Meeting Ryan Avery

Ryan Avery and David Keener in Washington DC

I recently had a chance to meet Ryan Avery, the Toastmasters 2012 World Champion of Public Speaking on Monday, September 30th, at the AARP building in downtown Washington DC. Toastmasters District 27 and 36 teamed up to host his two-hour workshop, “How to Make It a Great Speech.” The event drew such a big crowd during the online event registration period that they had to add a second edition of the workshop to handle the overflow.

Ryan Avery and his wife Chelsea were both friendly and gracious. Moreover, the workshop itself was also excellent. The worksop was part of Ryan’s whirlwind public speaking tour to promote his new company, How To Be A Speaker. Since his championship win, he’s specialized in keynotes, inspirational training sessions, and workshops on speaking-related topics.

Ryan’s workshop, “How to Make It a Great Speech,” was introduced by the leadership from Districts 27 and 36. When Ryan subsequently came on stage, he started out by introducing himself, outlining what he was going to cover in the workshop, and generally engaging with the audience. Then he showed us two videos of 5 – 7 minute talks that he had done. One was, of course, his championship-winning talk for Toastmasters, entitled “Trust Is a Must,” which everyone was extremely interested in seeing. The other was an inspirational speech for a college.

Here are some public speaking tips that he gave that directly related to the videos we’d just watched:

  • Title: He emphasized that he believes titles are vital to the success of a speech. They help set the expectation of what a speech is going to be about. A memorable title may also linger in the minds of audience members, helping the audience to retain key points that were made in the speech. He used his title, “Trust Is a Must,” as an example of a memorable title.

  • A Strong Structure: Ryan pointed out afterwards that both speeches had the same structure, which he proceeded to describe to the audience. His basic outline was a brief introduction that established the theme of the talk, three short stories that matched the theme, and a conclusion that tied the stories together and echoed the message from the introduction. He added that it was essential for the conclusion to end in the same place as the introduction, which he summed up succinctly as: “Where you pick ’em up, you need to drop ’em off.”

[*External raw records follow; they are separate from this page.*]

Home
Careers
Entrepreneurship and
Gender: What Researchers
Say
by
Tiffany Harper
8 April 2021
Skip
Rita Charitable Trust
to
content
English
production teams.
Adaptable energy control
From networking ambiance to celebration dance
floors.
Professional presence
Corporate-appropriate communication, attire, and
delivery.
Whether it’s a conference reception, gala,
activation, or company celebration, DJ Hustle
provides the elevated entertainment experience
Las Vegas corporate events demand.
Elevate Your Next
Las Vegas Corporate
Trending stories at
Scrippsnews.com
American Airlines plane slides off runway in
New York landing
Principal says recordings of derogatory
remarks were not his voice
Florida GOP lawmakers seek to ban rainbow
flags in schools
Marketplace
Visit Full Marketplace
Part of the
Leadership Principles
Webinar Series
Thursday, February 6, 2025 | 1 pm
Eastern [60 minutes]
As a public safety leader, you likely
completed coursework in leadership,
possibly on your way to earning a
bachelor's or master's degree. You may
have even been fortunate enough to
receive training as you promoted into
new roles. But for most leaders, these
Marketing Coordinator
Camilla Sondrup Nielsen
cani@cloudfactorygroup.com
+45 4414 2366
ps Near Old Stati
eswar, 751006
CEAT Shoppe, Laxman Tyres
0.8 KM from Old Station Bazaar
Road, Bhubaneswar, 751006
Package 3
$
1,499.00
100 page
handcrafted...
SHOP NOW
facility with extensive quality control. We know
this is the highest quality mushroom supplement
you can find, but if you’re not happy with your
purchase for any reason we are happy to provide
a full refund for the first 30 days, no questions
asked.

    Bear in mind that this outline is perfect for a short, impactful speech, such as those required for speech contests. It may not be appropriate for all types of speeches, or may need to be adapted for other types of public speaking engagements.

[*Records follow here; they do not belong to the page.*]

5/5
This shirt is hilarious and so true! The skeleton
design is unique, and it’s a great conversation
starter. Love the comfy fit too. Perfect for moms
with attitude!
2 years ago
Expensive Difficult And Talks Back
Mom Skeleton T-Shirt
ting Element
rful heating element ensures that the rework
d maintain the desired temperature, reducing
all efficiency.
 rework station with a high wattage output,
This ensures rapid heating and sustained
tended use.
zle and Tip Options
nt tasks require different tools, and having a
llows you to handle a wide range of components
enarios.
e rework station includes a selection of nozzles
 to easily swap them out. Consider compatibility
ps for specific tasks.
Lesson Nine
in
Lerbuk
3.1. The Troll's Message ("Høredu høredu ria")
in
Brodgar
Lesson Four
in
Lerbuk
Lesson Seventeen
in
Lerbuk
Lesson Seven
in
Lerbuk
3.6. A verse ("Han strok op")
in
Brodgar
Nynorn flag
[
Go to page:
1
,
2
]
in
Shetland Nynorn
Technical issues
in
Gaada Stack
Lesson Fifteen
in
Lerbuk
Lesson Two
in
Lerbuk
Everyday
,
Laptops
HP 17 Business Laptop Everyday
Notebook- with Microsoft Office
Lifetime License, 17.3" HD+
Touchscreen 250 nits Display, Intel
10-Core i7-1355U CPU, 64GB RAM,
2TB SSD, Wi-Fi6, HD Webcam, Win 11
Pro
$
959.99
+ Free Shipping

  • Constant Object: Whenever possible. Ryan liked to have a “constant object” to help link the stories together. For his speech, “Trust Is a Must,” it was his mother’s slippers that featured in some way in each story.

  • Heroes: According to Ryan, “you can’t be the hero of your own story.” If you’re the hero, then it sounds like you’re bragging, which diminishes the experience for the audience. You can be in the story; you just shouldn’t be the hero.

  • The Five Senses: For more impact, try to engage the audience by appealing to the five senses. Highlight colors, emphasize a smell, or describe sounds. Paint a picture for the audience.

  • Drop the Prop: Ryan was not a fan of props. His view was that props interrupt your speech and, more importantly, disengage the audience’s imagination. He stated that in many cases, he considers PowerPoint slides to be an unnecessary prop, although he conceded that they can be appropriate for informational talks (his own workshop included a sparse set of slides, as an example).

  • Active Voice: Be active. Be assertive. Don’t let passive voice creep into your speech. When you say “was,” you’ve entered the Passive Voice Zone. Get away from there.

I thought those speaking tips were excellent. There was quite a bit more to the workshop, so it’s hard to sum it all up. There were some excellent messages sprinkled throughout the workshop, though, and I’ve captured some of them below:

  • Don’t look at the excuses, look at the opportunities.

  • Who is that one person you’d hike across the Grand Canyon for?

  • You should never “give a speech.” Speak from the heart and send a message.
              — Randy Harvey

  • You must impact yourself before you can impact an audience. To accomplish great things in your life, you should:

    • Put it out there. Go for your dream.
    • Delete negative people from your life.
    • Visualize your reality. Change the story in your own head to be what you want it to be.
    • Set up visualization stations, aids that help you imagine where you want to be, or what you want to become.

  • Never tell a joke. Share a failure instead.

  • Make you speeches Simple, Impactful and Relatable.

  • Remember the acronym, SMILE:

              SSimple stories.
              MMistakes; talk about mistakes, and lessons learned.
              IImitate, e.g. – imitate characters for effect.
              LLaugh; look like you’re enjoying yourself, and so will the audience.
              EEnthusiasm; add some energy to your speech.

  • Dress to relate to your audience.

  • PRACTICE. How you practice is how you will play. Get serious about practicing.

I had a great time attending Ryan Avery’s workshop, and I felt like I learned a lot from it. If you’re interested in public speaking, and the opportunity arises, attend one of his workshops. It will be worth it. Additionally, he’s got a book on public speaking coming out in early 2014, so keep a watch for it.